In the case of online content and blog entries, you can link to definitions of terms and concepts: readers who need help can click the links to get a quick refresher course on the information, and those who don’t can keep on reading. The author of the blog post in question could have inserted a link to Moore’s Law.  Granted, he does define the law in the second paragraph, but he lost me with the  “everyone has heard”  bit at the start.

That “everyone has heard” assumption brings me back to my primary point: don’t make your readers feel stupid, particularly by making sweeping assumptions about what “everyone” knows or by labeling something as “simple.” Insulted readers move on—and may never come back.

About the Author

Alan Pringle


Content strategy consulting. Publishing (electronic and print). Eating (preferably pastries and chocolate). COO at Scriptorium.

4 Comments on “Cardinal sin of blog (and technical) writing: making the reader feel stupid”

  1. This is a great point, Alan. In manuals and help, I’ve always tried for a tone that makes the reader feel that a friend is explaining what he needs to know as he does something with the product, on his level. I personally have always hated writing that talks down to the reader. I picture my audience as a bunch of touchy teenagers who are overly sensitive to being talked down to. If I can get the tone right for them, no one else will even notice the language in the document, except that it helps them to do their work.

  2. I fully agree with you. Add “easily” and “just” to the list. “Easily add new users by . . .” “To get an account, just . . .” Words like these are a crutch to try to convince the user/reader that the product is easy to use, and they don’t work.

    I just read a “you can easily do XYZ” line in InDesign help today. It doesn’t get to telling you how to do that thing for another couple of paragraphs, enough space to lose the people who have gone there because it apparently wasn’t as easy as the author thinks it is.
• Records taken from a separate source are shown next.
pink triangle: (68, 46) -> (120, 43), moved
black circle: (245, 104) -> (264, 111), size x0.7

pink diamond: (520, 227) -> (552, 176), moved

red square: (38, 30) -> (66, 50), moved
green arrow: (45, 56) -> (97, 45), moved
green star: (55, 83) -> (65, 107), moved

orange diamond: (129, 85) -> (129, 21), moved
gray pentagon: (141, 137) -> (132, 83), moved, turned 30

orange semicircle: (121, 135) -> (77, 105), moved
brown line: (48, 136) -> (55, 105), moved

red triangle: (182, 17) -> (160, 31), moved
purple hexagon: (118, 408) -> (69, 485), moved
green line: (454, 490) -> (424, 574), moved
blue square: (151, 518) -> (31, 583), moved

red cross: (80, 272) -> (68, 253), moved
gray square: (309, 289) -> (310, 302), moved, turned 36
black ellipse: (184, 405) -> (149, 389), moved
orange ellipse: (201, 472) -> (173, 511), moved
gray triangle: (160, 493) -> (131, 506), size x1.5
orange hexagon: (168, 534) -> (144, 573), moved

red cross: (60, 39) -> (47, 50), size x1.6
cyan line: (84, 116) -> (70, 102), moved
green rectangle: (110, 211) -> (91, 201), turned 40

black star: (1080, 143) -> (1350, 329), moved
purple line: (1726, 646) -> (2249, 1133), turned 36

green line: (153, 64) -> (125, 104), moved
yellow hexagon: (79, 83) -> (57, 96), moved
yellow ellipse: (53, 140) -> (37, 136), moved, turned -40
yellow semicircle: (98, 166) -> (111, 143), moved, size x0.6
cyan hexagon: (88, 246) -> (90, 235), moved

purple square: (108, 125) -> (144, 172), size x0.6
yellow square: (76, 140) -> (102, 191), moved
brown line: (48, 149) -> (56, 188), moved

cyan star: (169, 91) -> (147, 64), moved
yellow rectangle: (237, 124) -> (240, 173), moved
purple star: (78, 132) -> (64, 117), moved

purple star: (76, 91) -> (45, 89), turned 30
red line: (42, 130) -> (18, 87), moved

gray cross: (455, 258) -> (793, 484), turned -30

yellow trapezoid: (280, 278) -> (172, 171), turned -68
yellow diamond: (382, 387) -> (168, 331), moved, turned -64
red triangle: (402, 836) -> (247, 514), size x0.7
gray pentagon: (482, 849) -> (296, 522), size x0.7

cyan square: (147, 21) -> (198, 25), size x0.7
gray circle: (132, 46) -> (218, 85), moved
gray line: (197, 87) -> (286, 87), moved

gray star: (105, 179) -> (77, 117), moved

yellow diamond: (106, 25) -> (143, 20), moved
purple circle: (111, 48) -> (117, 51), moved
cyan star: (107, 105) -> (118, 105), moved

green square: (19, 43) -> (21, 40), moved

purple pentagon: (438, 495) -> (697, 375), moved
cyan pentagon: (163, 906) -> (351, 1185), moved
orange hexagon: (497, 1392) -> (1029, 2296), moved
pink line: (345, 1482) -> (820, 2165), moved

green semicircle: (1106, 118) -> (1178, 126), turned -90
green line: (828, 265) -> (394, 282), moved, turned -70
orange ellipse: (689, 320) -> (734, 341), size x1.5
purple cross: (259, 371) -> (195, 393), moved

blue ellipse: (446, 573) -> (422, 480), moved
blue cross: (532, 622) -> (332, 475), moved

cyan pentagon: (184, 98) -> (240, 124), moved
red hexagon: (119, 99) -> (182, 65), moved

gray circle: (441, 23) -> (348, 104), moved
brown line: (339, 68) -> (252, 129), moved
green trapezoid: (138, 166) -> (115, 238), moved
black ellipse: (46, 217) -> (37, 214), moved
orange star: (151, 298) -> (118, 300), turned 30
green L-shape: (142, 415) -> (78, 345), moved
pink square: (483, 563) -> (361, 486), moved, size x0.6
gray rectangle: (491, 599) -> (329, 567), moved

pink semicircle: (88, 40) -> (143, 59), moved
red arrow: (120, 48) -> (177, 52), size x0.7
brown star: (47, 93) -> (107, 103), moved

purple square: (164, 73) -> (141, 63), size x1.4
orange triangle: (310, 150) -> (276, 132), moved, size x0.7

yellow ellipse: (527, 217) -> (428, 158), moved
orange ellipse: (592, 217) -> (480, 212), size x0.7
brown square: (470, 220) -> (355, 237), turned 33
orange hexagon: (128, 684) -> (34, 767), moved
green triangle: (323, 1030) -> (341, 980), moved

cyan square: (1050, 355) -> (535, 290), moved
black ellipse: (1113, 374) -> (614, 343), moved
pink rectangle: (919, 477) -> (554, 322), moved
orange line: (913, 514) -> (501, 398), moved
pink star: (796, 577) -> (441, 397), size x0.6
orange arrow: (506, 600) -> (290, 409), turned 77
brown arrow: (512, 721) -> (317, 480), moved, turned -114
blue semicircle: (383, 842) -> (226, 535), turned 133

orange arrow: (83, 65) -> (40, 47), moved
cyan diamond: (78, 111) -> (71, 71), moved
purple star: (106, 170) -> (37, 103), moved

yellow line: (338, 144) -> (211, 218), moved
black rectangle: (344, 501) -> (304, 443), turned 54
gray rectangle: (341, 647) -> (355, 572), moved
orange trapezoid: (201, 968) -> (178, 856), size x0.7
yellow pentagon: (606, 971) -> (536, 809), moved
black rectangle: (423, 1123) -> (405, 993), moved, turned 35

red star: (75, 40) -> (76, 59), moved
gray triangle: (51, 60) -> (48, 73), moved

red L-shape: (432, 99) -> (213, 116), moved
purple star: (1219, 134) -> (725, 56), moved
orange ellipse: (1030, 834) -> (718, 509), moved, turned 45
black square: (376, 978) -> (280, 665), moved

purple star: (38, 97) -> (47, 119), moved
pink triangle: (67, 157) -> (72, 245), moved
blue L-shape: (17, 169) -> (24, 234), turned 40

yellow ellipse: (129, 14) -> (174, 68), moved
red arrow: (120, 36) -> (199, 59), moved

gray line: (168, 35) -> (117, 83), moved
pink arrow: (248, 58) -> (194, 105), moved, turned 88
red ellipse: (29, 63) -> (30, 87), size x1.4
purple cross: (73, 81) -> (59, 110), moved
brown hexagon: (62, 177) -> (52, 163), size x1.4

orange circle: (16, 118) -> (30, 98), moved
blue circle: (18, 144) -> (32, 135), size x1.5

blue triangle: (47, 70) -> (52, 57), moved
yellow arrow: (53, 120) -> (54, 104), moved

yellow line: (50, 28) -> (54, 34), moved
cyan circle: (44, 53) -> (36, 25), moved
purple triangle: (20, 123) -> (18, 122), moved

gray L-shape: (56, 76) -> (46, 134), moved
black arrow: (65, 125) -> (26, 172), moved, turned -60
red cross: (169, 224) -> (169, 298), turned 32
  3. The impersonal nature of web communications makes it difficult to know who the audience is. Generalizing our conception of the audience is not easy because we make a lot of unconscious assumptions about shared knowledge with our intended audience. Writing tips for people in the computer industry might easily be relevant to people in the biomedical and construction industries. Why should they know or care about the growth rate of computer processing power? Intended audience and actual audience are more likely to diverge in the context of the web because the Internet is so much more accessible from diverse contexts than the “old world” of print. Writers, like immigrants from a distant foreign land, must adapt to the melting pot – or there will be those awkward moments.

    And yes, thanks, Alan, for striking my “simple” – I should know better. Nothing about the DITA OT is simple.

  4. But, it’s on a blog. One click away from Google. The reader who doesn’t know Moore’s law is stupid only if they don’t google it.